Un cinquième des médicaments achetés à Ouagadougou, la capitale, sont contrefaits et sont vendus dans les rues sans ordonnance ni date de péremption, selon le ministère de la Santé.

Malgré les lois interdisant cette pratique, le gouvernement a perdu tout contrôle sur le secteur et le marché des médicaments contrefaits continue de se développer avec ses conséquences dommageables pour la santé, déplorent les médecins – privant chaque année l’économie de près de 4,7 millions de dollars américains de recettes, selon le Comité national de lutte contre la drogue (CNLD).

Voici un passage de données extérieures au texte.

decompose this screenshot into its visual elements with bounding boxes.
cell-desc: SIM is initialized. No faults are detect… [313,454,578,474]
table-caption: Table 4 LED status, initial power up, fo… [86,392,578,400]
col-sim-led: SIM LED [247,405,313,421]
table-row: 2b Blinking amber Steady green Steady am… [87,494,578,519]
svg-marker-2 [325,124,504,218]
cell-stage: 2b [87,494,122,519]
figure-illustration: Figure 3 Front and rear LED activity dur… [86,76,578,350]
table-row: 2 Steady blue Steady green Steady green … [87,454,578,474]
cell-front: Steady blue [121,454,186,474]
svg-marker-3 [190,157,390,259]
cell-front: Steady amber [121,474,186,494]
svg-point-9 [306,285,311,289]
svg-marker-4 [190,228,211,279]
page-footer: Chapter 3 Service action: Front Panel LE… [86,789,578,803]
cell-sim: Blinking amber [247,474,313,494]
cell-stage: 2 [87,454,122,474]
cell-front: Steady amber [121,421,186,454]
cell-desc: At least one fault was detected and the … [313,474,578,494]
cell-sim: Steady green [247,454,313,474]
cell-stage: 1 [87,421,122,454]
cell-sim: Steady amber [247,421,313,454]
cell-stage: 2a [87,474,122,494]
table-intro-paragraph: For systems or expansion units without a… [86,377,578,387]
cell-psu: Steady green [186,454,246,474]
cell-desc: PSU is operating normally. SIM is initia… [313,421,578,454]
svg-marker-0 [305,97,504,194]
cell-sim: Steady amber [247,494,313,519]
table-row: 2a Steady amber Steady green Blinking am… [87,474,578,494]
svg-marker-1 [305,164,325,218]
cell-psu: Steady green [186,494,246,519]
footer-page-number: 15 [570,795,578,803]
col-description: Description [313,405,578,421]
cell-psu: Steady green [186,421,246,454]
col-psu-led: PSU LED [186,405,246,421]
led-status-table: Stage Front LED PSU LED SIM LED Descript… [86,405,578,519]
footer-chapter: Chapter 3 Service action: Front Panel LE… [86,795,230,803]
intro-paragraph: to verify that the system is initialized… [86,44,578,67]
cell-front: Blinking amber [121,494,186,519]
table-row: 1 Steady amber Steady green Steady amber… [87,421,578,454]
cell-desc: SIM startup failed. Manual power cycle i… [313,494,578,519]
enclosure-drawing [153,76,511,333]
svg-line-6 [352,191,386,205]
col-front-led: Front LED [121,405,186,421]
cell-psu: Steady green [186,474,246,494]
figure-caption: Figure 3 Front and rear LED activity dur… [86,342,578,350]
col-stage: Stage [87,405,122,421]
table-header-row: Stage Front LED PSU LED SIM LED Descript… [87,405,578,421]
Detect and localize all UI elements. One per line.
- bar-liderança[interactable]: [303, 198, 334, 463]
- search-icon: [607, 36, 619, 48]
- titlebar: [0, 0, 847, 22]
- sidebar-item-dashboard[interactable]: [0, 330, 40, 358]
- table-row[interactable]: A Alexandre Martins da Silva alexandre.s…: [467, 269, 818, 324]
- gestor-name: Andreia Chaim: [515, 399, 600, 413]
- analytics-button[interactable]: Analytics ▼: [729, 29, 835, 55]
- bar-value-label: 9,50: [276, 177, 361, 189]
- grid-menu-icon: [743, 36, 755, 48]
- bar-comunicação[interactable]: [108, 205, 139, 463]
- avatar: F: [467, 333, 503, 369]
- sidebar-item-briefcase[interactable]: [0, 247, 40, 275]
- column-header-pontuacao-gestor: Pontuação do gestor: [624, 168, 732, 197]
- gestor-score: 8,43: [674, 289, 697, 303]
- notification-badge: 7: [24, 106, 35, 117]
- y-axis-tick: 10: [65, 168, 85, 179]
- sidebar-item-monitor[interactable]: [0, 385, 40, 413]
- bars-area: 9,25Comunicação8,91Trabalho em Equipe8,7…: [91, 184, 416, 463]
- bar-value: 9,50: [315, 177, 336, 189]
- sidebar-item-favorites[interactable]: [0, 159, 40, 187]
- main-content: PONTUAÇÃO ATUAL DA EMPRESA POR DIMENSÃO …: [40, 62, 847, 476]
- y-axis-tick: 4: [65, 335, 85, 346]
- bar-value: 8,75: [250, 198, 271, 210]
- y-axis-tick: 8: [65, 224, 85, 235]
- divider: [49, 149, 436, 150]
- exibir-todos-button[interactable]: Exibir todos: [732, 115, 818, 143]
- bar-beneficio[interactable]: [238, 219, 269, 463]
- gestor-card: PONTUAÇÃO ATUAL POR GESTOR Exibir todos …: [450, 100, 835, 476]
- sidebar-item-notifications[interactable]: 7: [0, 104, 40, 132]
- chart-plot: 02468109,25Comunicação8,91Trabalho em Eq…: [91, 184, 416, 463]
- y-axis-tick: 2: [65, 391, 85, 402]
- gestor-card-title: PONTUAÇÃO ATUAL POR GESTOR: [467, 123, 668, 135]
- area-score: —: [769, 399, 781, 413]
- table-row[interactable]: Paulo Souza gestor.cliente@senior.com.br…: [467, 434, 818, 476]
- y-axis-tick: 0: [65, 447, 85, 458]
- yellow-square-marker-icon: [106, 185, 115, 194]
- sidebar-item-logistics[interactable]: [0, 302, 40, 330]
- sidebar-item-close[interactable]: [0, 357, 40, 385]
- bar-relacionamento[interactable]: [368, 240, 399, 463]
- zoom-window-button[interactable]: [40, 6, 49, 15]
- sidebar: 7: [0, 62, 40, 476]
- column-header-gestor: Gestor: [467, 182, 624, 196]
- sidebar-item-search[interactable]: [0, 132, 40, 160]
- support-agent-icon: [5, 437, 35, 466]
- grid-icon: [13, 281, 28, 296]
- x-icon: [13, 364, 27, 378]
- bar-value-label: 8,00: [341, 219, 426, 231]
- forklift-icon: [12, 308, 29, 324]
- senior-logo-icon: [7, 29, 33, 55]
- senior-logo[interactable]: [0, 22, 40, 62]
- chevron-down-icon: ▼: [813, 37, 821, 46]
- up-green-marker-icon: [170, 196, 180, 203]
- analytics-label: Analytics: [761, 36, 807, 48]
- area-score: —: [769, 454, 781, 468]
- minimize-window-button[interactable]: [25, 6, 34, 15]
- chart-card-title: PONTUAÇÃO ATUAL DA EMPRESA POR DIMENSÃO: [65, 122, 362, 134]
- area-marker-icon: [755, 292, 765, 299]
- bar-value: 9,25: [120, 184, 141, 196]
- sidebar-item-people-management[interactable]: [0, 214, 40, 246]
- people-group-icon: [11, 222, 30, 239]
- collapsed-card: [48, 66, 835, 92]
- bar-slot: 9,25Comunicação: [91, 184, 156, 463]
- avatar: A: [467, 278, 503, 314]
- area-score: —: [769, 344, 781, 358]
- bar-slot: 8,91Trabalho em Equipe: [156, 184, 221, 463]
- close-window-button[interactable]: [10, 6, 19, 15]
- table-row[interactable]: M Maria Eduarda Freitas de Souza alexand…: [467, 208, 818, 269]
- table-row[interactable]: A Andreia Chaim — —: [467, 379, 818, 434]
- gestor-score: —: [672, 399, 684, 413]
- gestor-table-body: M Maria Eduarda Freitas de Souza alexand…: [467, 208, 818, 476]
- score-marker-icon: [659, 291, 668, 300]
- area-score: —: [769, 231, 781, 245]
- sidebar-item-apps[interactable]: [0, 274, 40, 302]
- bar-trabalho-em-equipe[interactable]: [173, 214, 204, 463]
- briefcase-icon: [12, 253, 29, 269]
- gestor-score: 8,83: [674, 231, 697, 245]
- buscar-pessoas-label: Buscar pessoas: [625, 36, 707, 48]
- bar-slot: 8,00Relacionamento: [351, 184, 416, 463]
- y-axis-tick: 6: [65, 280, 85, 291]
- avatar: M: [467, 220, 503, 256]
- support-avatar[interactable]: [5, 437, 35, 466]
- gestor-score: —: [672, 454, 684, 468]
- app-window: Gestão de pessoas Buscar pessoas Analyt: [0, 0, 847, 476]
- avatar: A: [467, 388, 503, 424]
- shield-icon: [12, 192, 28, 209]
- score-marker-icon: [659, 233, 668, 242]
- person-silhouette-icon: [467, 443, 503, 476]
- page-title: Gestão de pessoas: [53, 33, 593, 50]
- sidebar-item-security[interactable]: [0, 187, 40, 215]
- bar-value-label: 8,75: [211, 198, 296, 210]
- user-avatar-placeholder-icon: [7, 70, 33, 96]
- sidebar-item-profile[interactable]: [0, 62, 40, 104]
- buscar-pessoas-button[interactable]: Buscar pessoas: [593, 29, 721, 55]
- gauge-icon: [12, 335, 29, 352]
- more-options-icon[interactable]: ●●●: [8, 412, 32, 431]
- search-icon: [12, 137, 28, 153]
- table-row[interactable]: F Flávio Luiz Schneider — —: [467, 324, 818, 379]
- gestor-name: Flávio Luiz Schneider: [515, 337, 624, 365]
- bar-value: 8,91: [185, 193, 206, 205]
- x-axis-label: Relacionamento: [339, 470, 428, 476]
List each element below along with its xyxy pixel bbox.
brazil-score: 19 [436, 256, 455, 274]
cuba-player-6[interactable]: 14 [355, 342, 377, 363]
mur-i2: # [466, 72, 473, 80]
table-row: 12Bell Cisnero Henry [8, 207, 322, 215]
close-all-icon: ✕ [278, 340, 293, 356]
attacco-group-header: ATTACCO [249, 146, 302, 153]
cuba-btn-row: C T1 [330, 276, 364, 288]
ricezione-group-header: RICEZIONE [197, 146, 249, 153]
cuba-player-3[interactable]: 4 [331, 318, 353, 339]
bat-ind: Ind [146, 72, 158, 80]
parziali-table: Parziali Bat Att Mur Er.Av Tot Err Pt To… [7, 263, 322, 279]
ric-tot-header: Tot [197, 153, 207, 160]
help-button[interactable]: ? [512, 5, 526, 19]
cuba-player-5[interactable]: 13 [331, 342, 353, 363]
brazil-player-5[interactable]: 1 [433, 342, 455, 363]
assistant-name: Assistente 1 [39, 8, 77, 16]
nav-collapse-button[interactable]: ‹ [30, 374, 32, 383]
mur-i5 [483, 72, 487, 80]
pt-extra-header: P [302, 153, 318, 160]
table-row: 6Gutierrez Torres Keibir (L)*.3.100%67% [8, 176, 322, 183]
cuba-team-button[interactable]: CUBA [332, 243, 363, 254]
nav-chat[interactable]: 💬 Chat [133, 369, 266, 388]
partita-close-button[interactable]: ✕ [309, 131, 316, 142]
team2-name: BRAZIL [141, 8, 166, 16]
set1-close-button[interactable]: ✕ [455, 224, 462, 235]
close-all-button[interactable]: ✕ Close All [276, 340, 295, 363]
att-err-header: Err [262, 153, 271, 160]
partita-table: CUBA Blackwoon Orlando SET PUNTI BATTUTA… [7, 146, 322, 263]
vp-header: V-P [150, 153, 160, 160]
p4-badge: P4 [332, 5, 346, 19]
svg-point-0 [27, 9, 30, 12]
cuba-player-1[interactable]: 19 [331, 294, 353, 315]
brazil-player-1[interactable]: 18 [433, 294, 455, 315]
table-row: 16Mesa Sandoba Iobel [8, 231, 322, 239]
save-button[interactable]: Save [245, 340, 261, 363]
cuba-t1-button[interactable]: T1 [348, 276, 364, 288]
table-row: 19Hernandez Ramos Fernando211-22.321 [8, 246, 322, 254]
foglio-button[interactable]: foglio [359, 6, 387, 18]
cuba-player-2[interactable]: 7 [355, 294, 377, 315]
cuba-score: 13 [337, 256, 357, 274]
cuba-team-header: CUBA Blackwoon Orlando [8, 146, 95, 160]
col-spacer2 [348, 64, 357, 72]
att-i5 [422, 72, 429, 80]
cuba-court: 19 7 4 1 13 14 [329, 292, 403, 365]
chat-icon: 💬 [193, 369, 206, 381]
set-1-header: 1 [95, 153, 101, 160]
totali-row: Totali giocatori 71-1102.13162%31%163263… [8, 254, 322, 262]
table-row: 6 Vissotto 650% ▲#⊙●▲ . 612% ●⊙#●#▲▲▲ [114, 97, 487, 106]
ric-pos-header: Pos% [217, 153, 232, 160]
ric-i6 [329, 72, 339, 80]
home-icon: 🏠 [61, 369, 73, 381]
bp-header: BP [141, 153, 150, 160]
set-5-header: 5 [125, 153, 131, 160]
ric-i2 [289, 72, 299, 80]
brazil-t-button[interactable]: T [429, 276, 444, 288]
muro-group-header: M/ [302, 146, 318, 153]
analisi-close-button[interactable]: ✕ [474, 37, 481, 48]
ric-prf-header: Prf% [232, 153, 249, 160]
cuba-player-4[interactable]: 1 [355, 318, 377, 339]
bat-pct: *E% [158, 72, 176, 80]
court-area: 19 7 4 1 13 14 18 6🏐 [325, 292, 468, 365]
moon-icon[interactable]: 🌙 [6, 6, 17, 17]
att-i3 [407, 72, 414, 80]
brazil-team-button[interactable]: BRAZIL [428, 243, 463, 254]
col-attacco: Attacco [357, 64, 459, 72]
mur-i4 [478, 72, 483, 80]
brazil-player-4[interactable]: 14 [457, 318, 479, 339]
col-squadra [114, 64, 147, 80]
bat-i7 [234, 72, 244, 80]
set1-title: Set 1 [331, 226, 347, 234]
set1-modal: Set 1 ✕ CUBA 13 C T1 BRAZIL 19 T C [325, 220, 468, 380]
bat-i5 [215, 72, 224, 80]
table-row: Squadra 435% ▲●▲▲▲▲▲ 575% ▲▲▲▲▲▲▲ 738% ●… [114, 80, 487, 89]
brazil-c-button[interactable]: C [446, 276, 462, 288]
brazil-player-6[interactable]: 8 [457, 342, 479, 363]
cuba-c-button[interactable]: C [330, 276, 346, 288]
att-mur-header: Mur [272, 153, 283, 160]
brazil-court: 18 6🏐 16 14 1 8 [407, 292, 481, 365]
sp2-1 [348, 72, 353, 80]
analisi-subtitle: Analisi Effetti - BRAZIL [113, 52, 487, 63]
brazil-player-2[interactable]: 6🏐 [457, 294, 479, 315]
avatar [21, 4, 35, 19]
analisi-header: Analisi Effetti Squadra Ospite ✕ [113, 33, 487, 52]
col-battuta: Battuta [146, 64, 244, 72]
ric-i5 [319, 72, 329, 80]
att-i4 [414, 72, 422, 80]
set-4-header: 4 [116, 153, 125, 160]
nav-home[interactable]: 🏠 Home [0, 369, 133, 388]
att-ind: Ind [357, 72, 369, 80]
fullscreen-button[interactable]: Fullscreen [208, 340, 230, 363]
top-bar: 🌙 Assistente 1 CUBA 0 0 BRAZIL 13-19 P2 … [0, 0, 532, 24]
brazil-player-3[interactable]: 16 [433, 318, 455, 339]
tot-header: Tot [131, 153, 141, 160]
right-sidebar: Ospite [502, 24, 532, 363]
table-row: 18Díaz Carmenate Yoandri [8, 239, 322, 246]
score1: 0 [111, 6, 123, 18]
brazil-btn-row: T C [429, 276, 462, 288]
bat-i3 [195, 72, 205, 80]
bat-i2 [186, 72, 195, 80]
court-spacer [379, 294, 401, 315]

D’après le CNLD, les forces de sécurité ont réalisé des saisies record de 23,6 tonnes de produits pharmaceutiques contrefaits à Ouagadougou ces trois dernières années, et au cours de leurs opérations de routine, elles peuvent en saisir jusque trois tonnes en l’espace d’une heure.

« Il est inquiétant de savoir qu’on peut trouver [dans la rue] des médicaments censés soigner des maladies chroniques, comme les maladies cardiovasculaires ou l’arthrite », a déploré Alfred Sanwidi, vice-président de l’Ordre des pharmaciens du Burkina Faso (OPB), ajoutant que « des médicaments vétérinaires sont même vendus comme des vitamines ».

Des risques pour la santé

« À tous les niveaux des services médicaux, vous rencontrez des personnes qui souffrent parce qu’elles ont pris ces médicaments – et cela va des problèmes hépatiques à la résistance à certains médicaments indispensables pour elles », a expliqué à IRIN Adama Lingany, chef du service de néphrologie de l’hôpital Yalgado Ouédraogo.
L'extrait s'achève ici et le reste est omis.